Но Кая-Куртдедэ-Абдраим-оглу, видимо, или не понимал, или же был совершенно другого мнения, потому что стоял молча и, покачивая головой в раздумье, все время только скреб себе затылок с таким ожесточением, как будто окончательно порешил собственноручно содрать с него кожу.

— Да куда тебе, дураку, понять?! — продолжал Аспиропуло, видя его замешательство. — У тебя вон голова не больше, чем у гуся, так в ней и мозгов столько же, сколько и у гуся. Но я тебе объясню, ослу: авось поймешь.

— Объясни, чорбаджи, — сказал добродушно малоголовый.

— Кроме Аллаха, кому вы еще молитесь? — начал глубокомысленно свое объяснение пристав, видимо придерживавшийся в своих педагогических приемах Сократовского метода вопросов и ответов.

— Великому пророку Магомету, — отвечал ученик.

— А кроме бабая, кто у тебя еще есть?

— Анаим (мать), — отвечал выборный.

— А за днем что идет?

— За днем идет ночь.

— А после солнца что светит на небе?

— Луна светит.

— Ну, так, верно... А теперь скажи же: за исправником кто идет?

— За исправником?.. — переспросил малоголовый и потом, догадавшись видимо, бойко сказал: — За исправником ходим всегда по деревне мы с муллой; так приказал чорбаджи исправник.

— Экий баран!— крикнул Аспиропуло и, не надеясь более на такой способ наведения, разъяснил уже прямо. — За исправником, осел, идет пристав, потому что после исправника нет никого главнее пристава. Значить, если ты исправнику дал, так и приставу дай! Исправник хочет и пристав хочет! Смазал правое колесо, чтобы легко ехало, смажь и левое!.. Понял?

— Понял, чорбаджи.

— Так пошел вон, неси мне мою часть!

И дополнительный налог немедленно же был собран.

Наука, преподанная однажды по диалогическому методу и так вразумительно, в лес не пошла, и с тех пор всякий раз при сборах для исправника выборный уже обязательно взимал с плательщиков и на долю пристава.

Вероятно этот добровольно собранный лишний пятак и был причиной того, что, когда приставь приехал получить собачью пошлину, он больше только для вида пересчитал собак на одной главной улице, а в стороны не пошел.

— Черт с ними,— сказал он Селямету, — что тут возиться? Вы —народ честный, надувать не станете. Сколько всех? Говори прямо.

— Всех — ровно семьдесят штук и вот семьдесят монет для исправника, а это семьдесят пятаков для тебя, чорбаджи, — отрапортовал Селямет, подавая два небольших узелка с монетами.

Аспиропуло принял деньги и внимательно пересчитал сначала исправничью часть, а потом и свою. При этом он не удержался, чтобы не сказать сборщику:

— А отчего же мне только по пятаку? А? Хоть бы по гривеннику, каналья, собрал!

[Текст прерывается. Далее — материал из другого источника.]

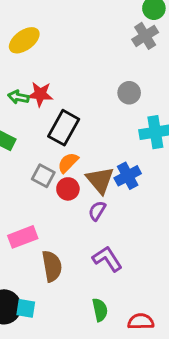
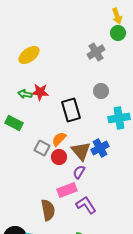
gray cross: (145, 36) -> (96, 52), moved
black rectangle: (64, 128) -> (71, 110), moved, turned -45
pink rectangle: (23, 237) -> (67, 190), moved

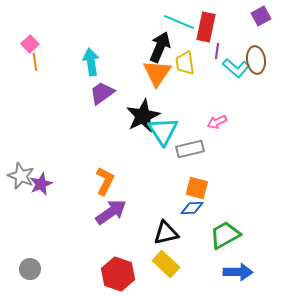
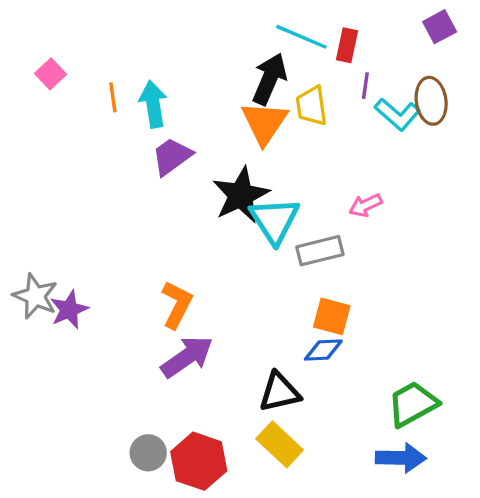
red rectangle: (206, 27) -> (347, 45), size x0.7
orange line: (35, 62) -> (113, 97), moved
green trapezoid: (225, 235) -> (413, 404), moved
gray circle: (30, 269) -> (148, 453), moved

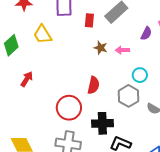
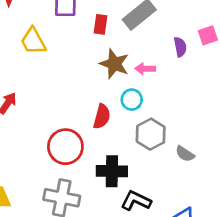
purple semicircle: (146, 34) -> (180, 47), turned -40
brown star: (101, 48) -> (114, 64), size x1.5
cyan circle: (140, 75) -> (132, 100), moved

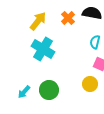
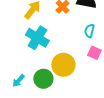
yellow circle: (90, 84) -> (63, 65), moved, size x1.5

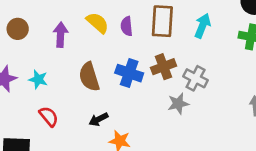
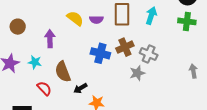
purple semicircle: (127, 26) -> (96, 20), turned -80
purple arrow: (61, 35) -> (50, 39), moved
brown semicircle: (89, 77) -> (63, 72), moved

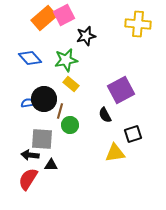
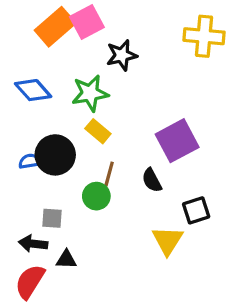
brown line: (60, 111) -> (109, 174), moved
gray square: (42, 139) -> (52, 218), size x0.6
yellow triangle: (115, 153) -> (168, 240), turned -50

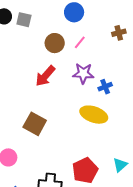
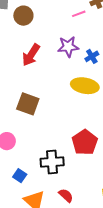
pink line: (80, 42) -> (79, 14), moved, turned 40
brown circle: (55, 43) -> (23, 16), moved

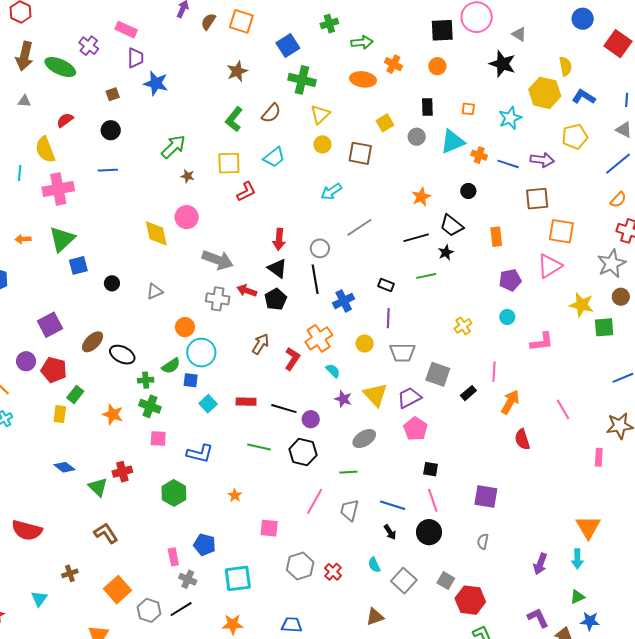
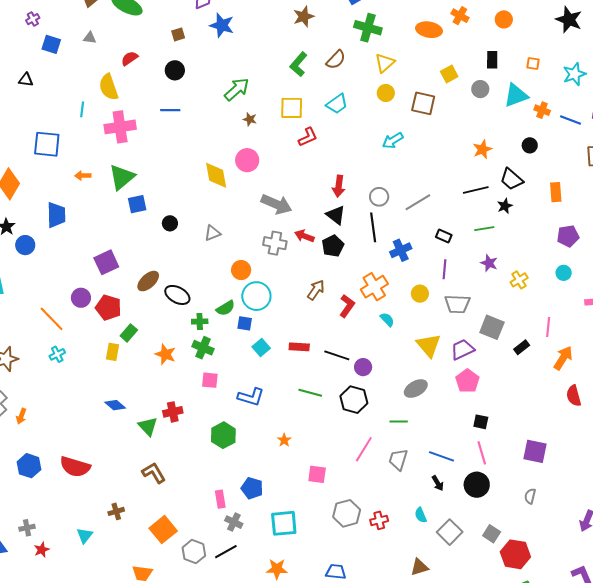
gray line: (359, 227) -> (418, 202), moved
purple star: (343, 399) -> (489, 263), moved
red cross: (333, 572) -> (379, 520), turned 30

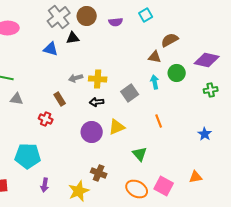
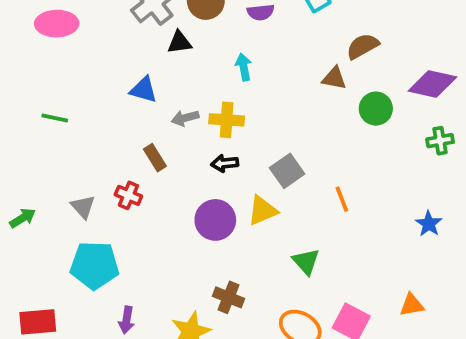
blue triangle: (51, 49) -> (144, 90), moved
cyan arrow: (155, 82) -> (244, 67), moved
gray square: (130, 93) -> (287, 171), moved
gray triangle: (17, 99) -> (83, 207), moved, turned 40

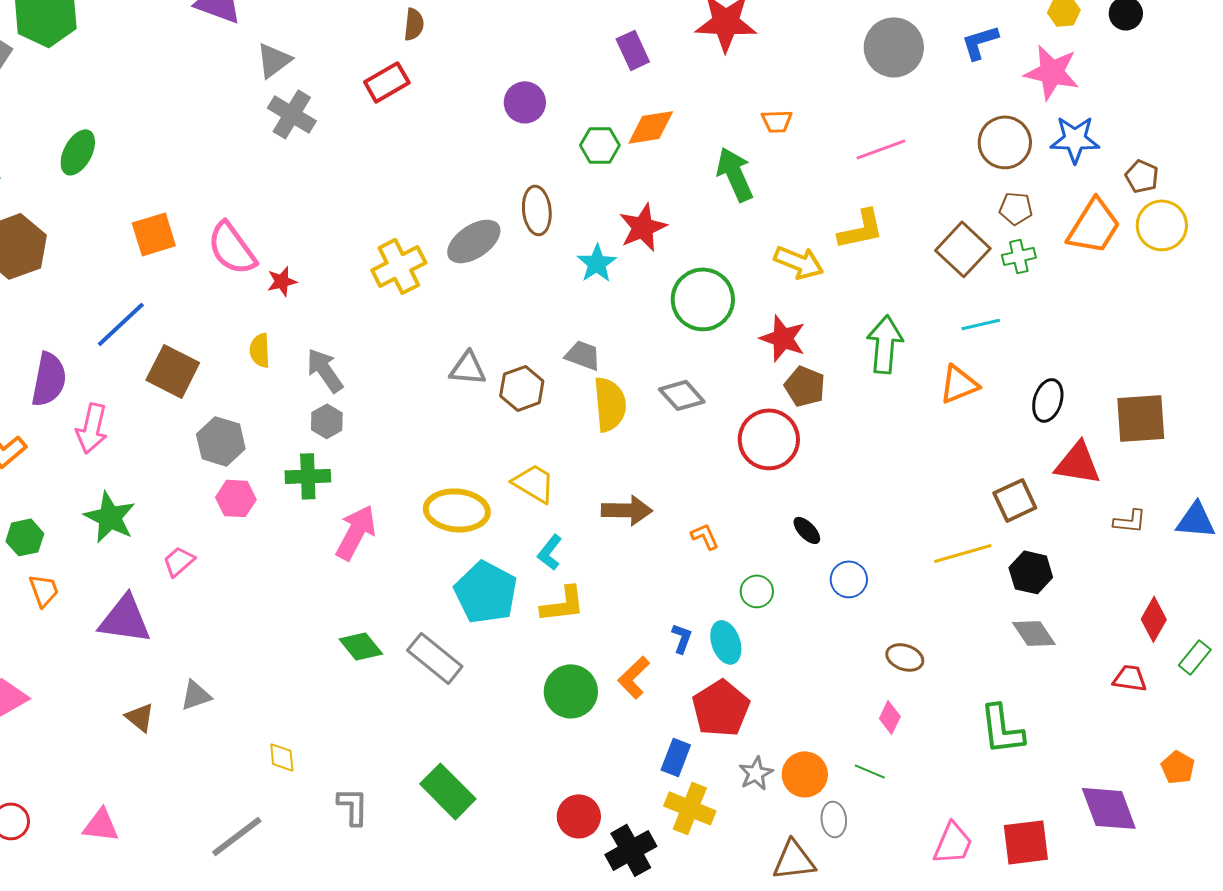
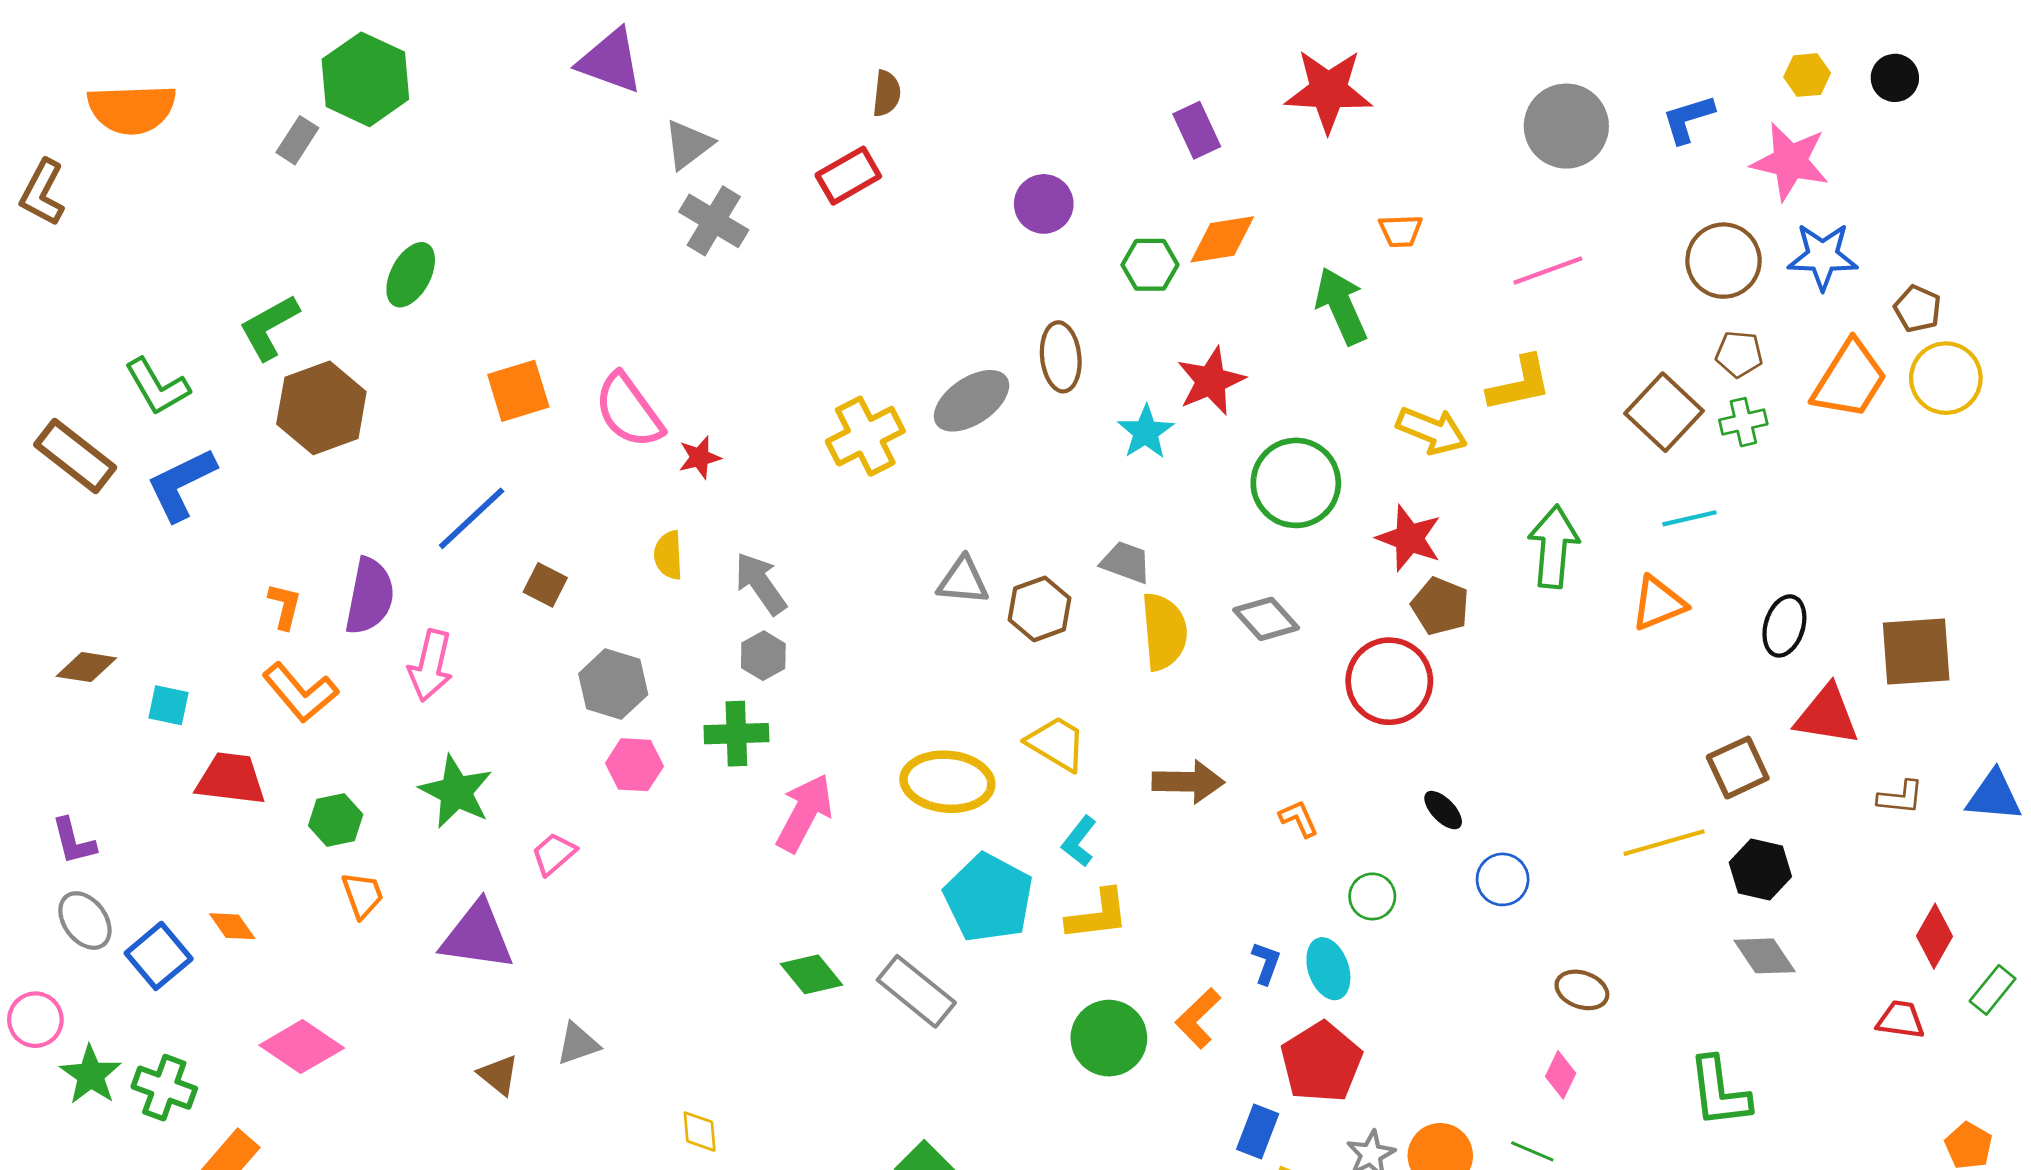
brown square: (173, 371) -> (545, 585), size x0.6

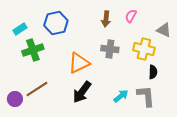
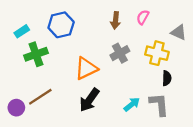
gray cross: (110, 49) -> (120, 53), turned -36

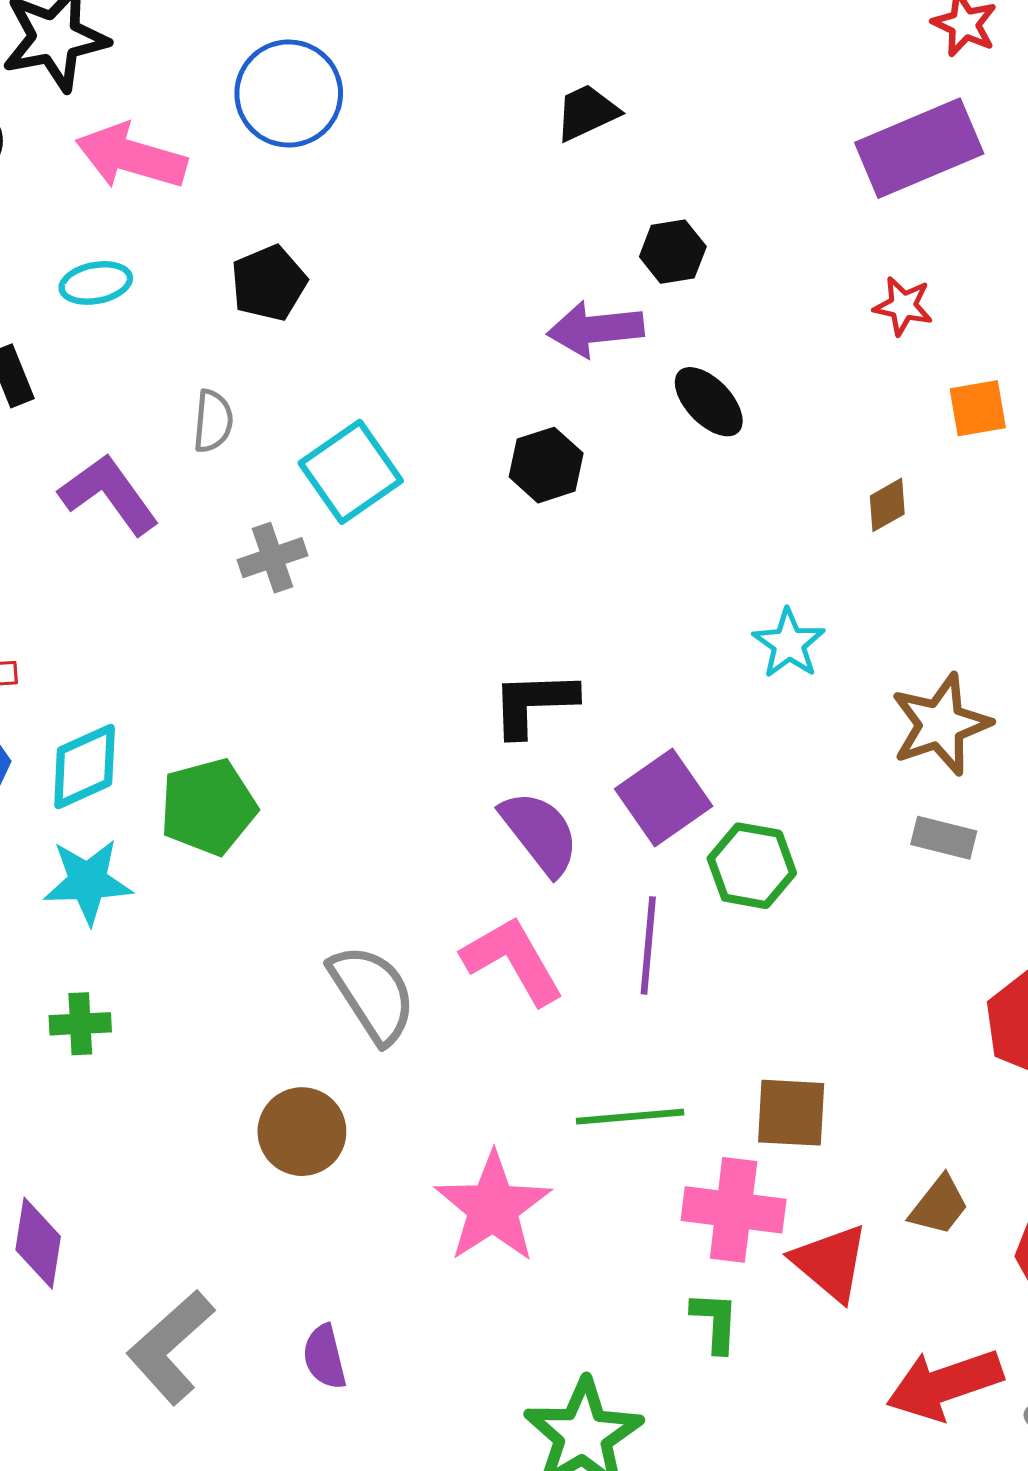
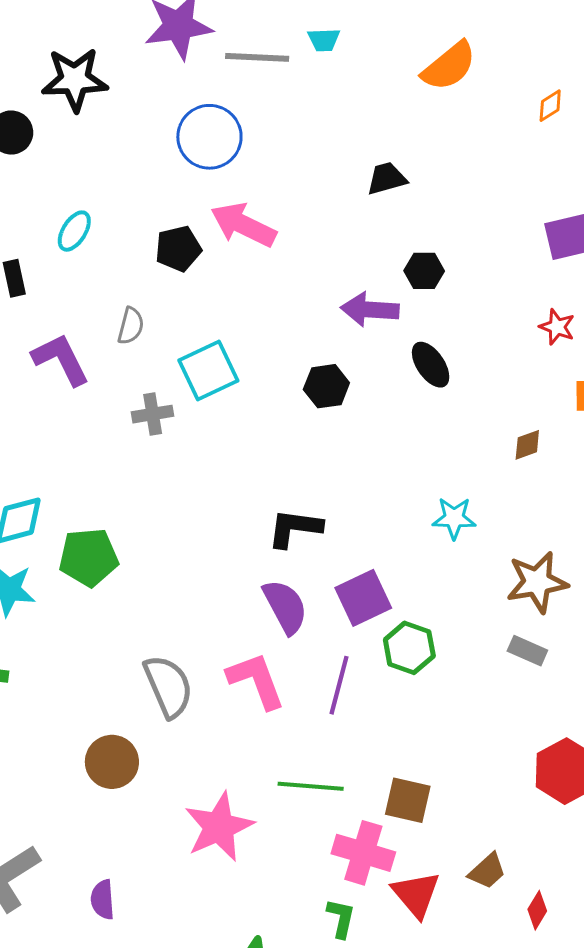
pink arrow: (131, 156) -> (243, 225), moved
cyan ellipse: (96, 283) -> (74, 231), turned -57
cyan star: (789, 644) -> (454, 518), turned 30

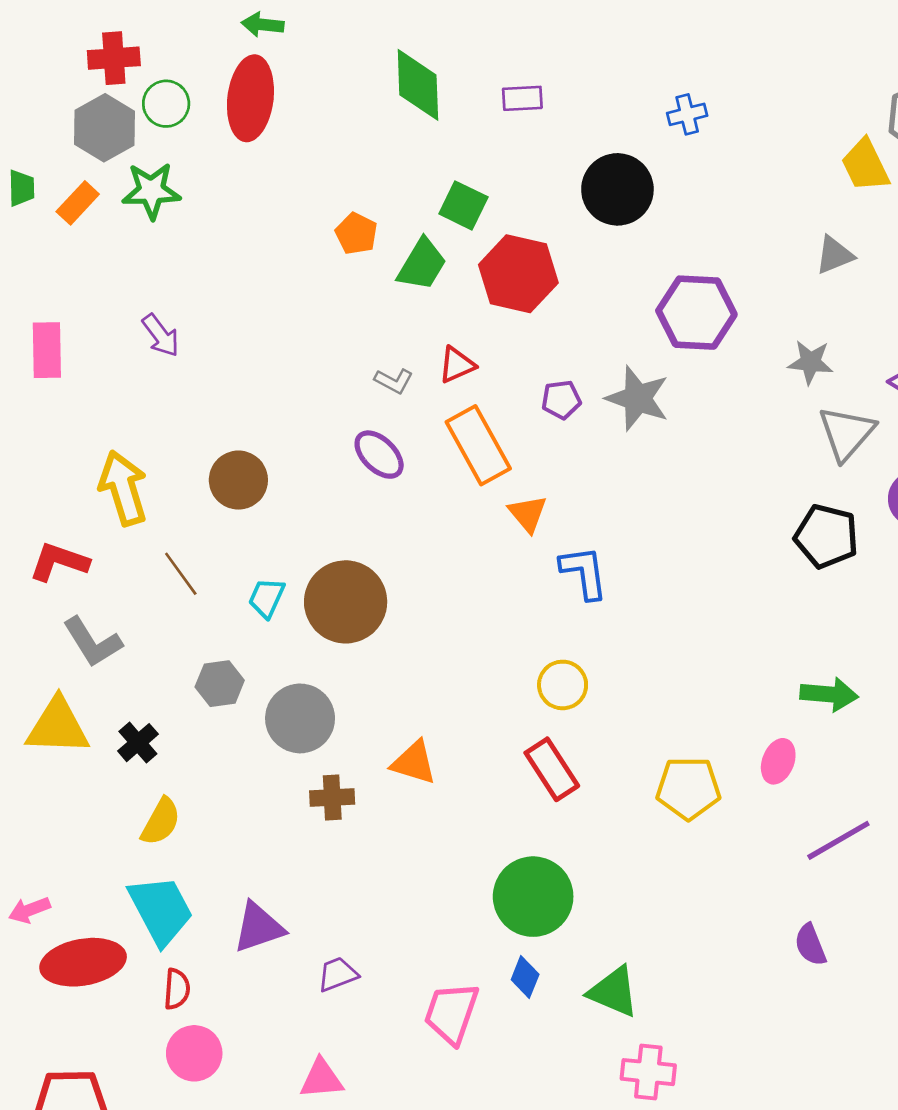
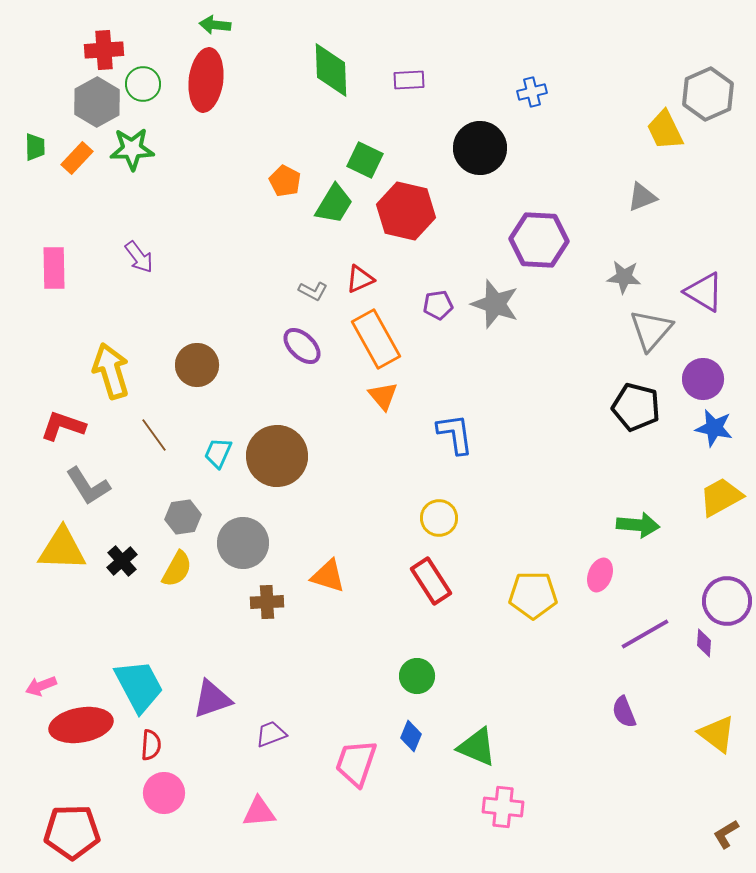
orange triangle: (528, 514) -> (383, 396), moved
yellow semicircle: (161, 822) -> (177, 569), moved
green circle: (533, 897) -> (417, 676), size x0.6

— Ты сам, чорбаджи, говорил, — ответил с поклоном Селямет, — что он — солнце, а ты —только луна.

— Ну, так что ж, болван, что луна? Луна еще нужнее бывает, чем солнце, потому что если луны ночью нет на небе, так совсем темно, а если солнца нет днем, так все же таки видно... Понимаешь, скотина? А? Смотри ты у меня! Я, брат, давно замечаю, что ты бунтовать хочешь! А? Слышишь? Да только, брат, на Турцию очень-то не надейся: я, чертова бородавка, и в Турции тебя разыщу... Я, брат, тебя вместе с твоим султаном рядышком обоих на колы посажу: беседуйте, мол, голубчики, чтоб не скучно было, черт вас обоих побери!.. Смотри!..

И приставь, собрав дань, благополучно отбыл, предоставив Селямету обсудить на досуге всю прелесть беседы с султаном в совместном заседании с ним на колах.

Когда обсуждался вопрос, кого послать к Алиму, мулла сказал:

— Это дело — большое дело; его нельзя сделать как-нибудь, а потому поеду я сам к Алиму: так нужно.

Никто, конечно, не возражал, и старик отправился.

Татары слишком любили и берегли Алима, чтобы не знать во всякое время, в какой стороне и где его искать. Теперь Алим должен был находиться где-нибудь около Тарак-Таша, и потому Зейнадин-эфенди, наказав Селямету на случай неожиданного приезда исправника или пристава и расспросов о нем сказать, что он уехал в Отузы достать не хватающую часть денег для свадебного подарка исправнику, направился прямо в Тарак-Таш.

Совершенно особенное, оригинальное зрелище представляет из себя вся местность, примыкающая к этому едва ли не одному из самых больших чисто татарских поселений в Крыму. Неподалеку от Тарак-Таша крымский хребет раздвигается в самой толще своей, образуя с боку длинную, но не широкую долину, постепенно спускающуюся террасами на расстоянии более пятнадцати верст к морю, как будто для того, чтобы дозволить Татхоре и другим центральным вершинам хребта полюбоваться на сверкающую вдали изумрудную гладь. И чем ближе к морю, тем все причудливее, выше и грознее обступающие с обеих сторон эту долину громады. Сначала, при отделении от главного кряжа, они сплошь покрыты, точно щетинистой кольчугой, лесами, с кое-где только торчащими в виде пиков скалистыми вершинами; но затем, начинаясь неподалеку от Тарак-Таша и до самого берега, по обе стороны долины идут две сплошные гряды скал, и только подошвы высот и лощина приветливо темнеют густой зеленью самых разнообразных южных деревьев.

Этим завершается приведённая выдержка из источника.